We asked our Creative Tech Director Kevin Mar-Molinero about the advantages of headless CMS and whether it’s the right option for your organisation. Here’s what we learned.

In the old days (well, only a few years ago) the world was simpler. You had a website. You had content. Your content management system (CMS) was only required to deliver that content to your website.

A proliferation of devices and technologies has now made that simple equation rather more difficult for marketers. Desktop, mobile, voice enabled channels, chatbots and messaging are all in the mix now.

So how do we serve the right content to the right person, at the right time, regardless of device?

To tackle this issue we’re now seeing an alternative to the traditional CMS known as ‘headless’.

The traditional approach

A traditional CMS has two halves: the back-end relates to how content is managed and is the place where users can create, store, manage and publish content. The front end is how it’s presented. The front end and back-end are tightly fastened together. Episerver, Sitecore and Wordpress are all good examples of a coupled CMS.

What is headless CMS?

Essentially a headless CMS removes the ‘head’ (the front end ‘website’) from the ‘body’ (the back-end). This means a headless CMS can deliver your content through an API directly to any device or channel with internet access. The obvious advantage: you’re not restricted to a website. It can be delivered to a wearable device, an app or voice enabled channel, to name just a few.

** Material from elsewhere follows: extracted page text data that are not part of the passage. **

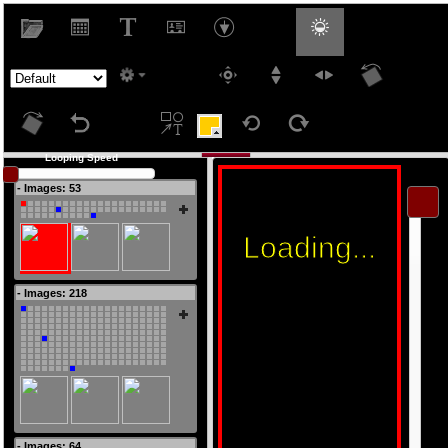
Looping Speed
West
- Images: 53
- Images: 218
- Images: 64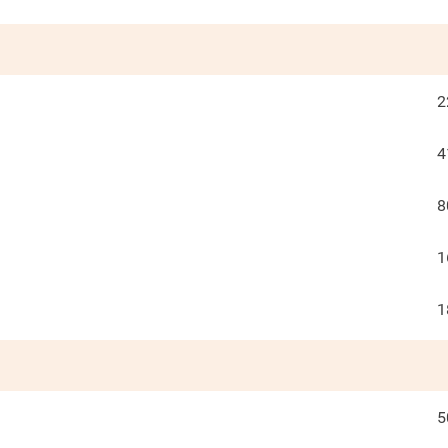
2
4
8
1
1
5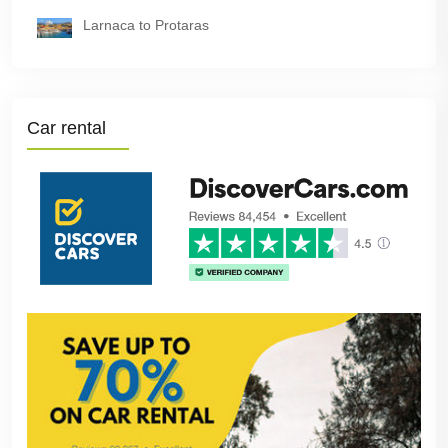
Larnaca to Protaras
Car rental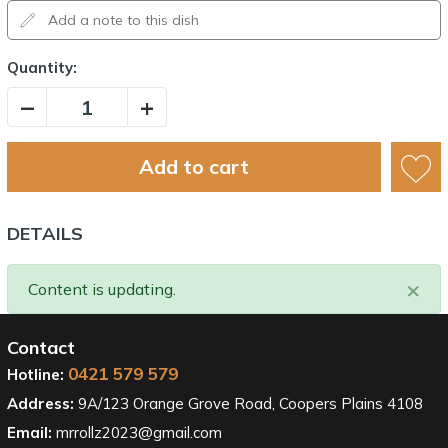
Quantity:
–
+
Add to cart
DETAILS
×
Content is updating.
Contact
0421 579 579
Hotline:
Address:
9A/123 Orange Grove Road, Coopers Plains 4108
Email:
mrrollz2023@gmail.com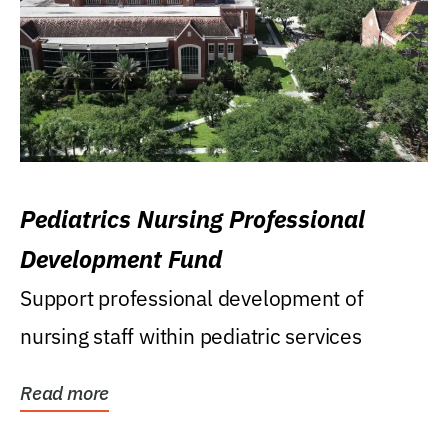
Pediatrics Nursing Professional
Development Fund
Support professional development of
nursing staff within pediatric services
Read more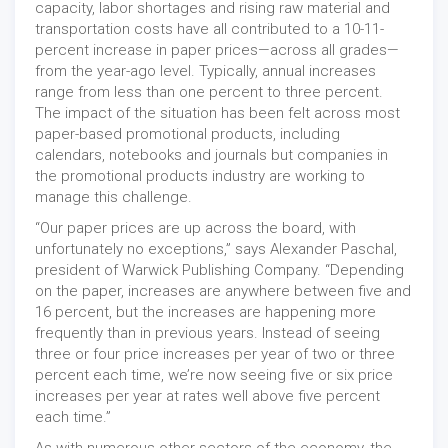
capacity, labor shortages and rising raw material and
transportation costs have all contributed to a 10-11-
percent increase in paper prices—across all grades—
from the year-ago level. Typically, annual increases
range from less than one percent to three percent.
The impact of the situation has been felt across most
paper-based promotional products, including
calendars, notebooks and journals but companies in
the promotional products industry are working to
manage this challenge.
“Our paper prices are up across the board, with
unfortunately no exceptions,” says Alexander Paschal,
president of Warwick Publishing Company. “Depending
on the paper, increases are anywhere between five and
16 percent, but the increases are happening more
frequently than in previous years. Instead of seeing
three or four price increases per year of two or three
percent each time, we’re now seeing five or six price
increases per year at rates well above five percent
each time.”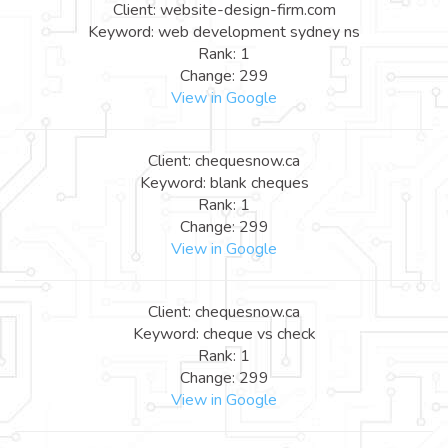
Client: website-design-firm.com
Keyword: web development sydney ns
Rank: 1
Change: 299
View in Google
Client: chequesnow.ca
Keyword: blank cheques
Rank: 1
Change: 299
View in Google
Client: chequesnow.ca
Keyword: cheque vs check
Rank: 1
Change: 299
View in Google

Contentful, Prismic and Contentstack are all good examples of a headless CMS. Although some may argue that ‘headless’ and ‘CMS’ are not quite the right terms to use:

We tend to shy away from that word. 'Headless' is a limiting way to describe cloud-native, API-first. CMS is also not the right word. We're not trying to build a better CMS -- we're building content infrastructure.

Paul Biggs - Director of Product Marketing at Contentful
How a headless CMS works

Headless CMS in action

So how does headless work in reality?

We recently used Contentful to deploy an application for SailGP. The flexibility of the platform allowed us to ensure the budget was spent almost entirely on application development and gave us freedom of choice around native Cloud infrastructure, containerisation and microservices entirely on our own terms.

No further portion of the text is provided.